Foreign body ingestions often consist of benign objects that will readily pass through the gastrointestinal tract (GI) without necessitating further intervention. While several retrieval devices and techniques are available to the endoscopist, we present a novel method of implementing a needle-knife sphincterotome in the removal of an ingested fishhook embedded in the gastric cardia of a 36-year-old man with underlying schizophrenia. The hook was successfully dissected from the gastric submucosa after several unsuccessful attempts at manual extraction with forceps. To our knowledge, our case represents one in only a handful of other reports of the successful removal of ingested foreign bodies utilizing this method.
Foreign body ingestion is a relatively common occurrence. For most cases, a conservative approach will often be the preferred course of management. For approximately 10–20% of cases, endoscopy will be required.1 In such cases, removal of the object is necessary to avoid prolonged mucosal damage, perforation, obstruction, and other potential complications.2 These complications can occur in as many as 35% of cases involving sharp pointed objects, and will sometimes necessitate surgical intervention.2 While there are several devices available to aid in the removal of such objects, we present a case incorporating the novel use of a needle-knife sphincterotome to free a fishhook embedded within the gastric wall.

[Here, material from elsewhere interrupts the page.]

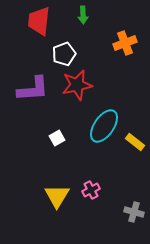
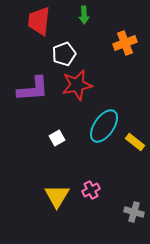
green arrow: moved 1 px right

A 36-year-old man with a history of paranoid schizophrenia and prior foreign body ingestions presented to our service with hematemesis shortly following the ingestion of two fishhooks. An abdominal x-ray revealed one hook in the stomach near the gastroesophageal junction and another near the terminal ileum, which subsequently passed without complication (Figure 1).
Figure 1. X-ray revealing one hook in the stomach near the gastroesophageal junction and another near the terminal ileum.
Esophagogastroduodenoscopy (EGD) was performed, revealing a fishhook with the barbed end firmly embedded in the gastric cardia. The hook was rotated using rat tooth forceps so that the barb protruded into the lumen (Figure 2). After failed attempts at manual extraction, a needle-knife sphincterotome was implemented to incise the overlying mucosa and submucosa to free the embedded segment of the hook (Figure 3). Bleeding at the dissection site was not adequately controlled with electrocautery provided by the sphincterotome. Hemostasis was ultimately achieved with the Gold Probe at 20 W. Estimated blood loss was 15–20 mL. The remainder of the stomach and duodenum were normal. The patient tolerated the procedure well and was eventually discharged home in stable condition.
Figure 2. Rat tooth forceps rotating the hook so that the barb protruded into the lumen.
Figure 3. Needle-knife sphincterotome incising the overlying mucosa and submucosa to free the embedded segment of the hook.
There are numerous techniques available to the endoscopist in the management of foreign body ingestion. Some of the most widely accepted devices include snares, baskets, forceps, and other grasping devices.2 Approximately 80% of cases involving foreign body ingestion can be managed conservatively by allowing the object to pass naturally through the GI tract.3 The remainder of cases can be successfully managed endoscopically with only a minority (<1%) requiring surgery.3 For our patient, the object was firmly embedded within the gastric submucosal, which precluded extraction with more conventional methods.
The use of a needle-knife sphincterotome allowed for successful dissection of a foreign object that would have otherwise likely required surgical intervention. While the overlying mucosal and submucosal layers were easily dissected utilizing this technique, future cases of similarly embedded objects may benefit from evaluation with endoscopic ultrasonography to first establish depth of penetration. The use of submucosal injection may also add to patient safety and minimize potential complications such as perforation.
Financial disclosure: The authors have no financial disclosures nor conflicts interest pertaining to the above study.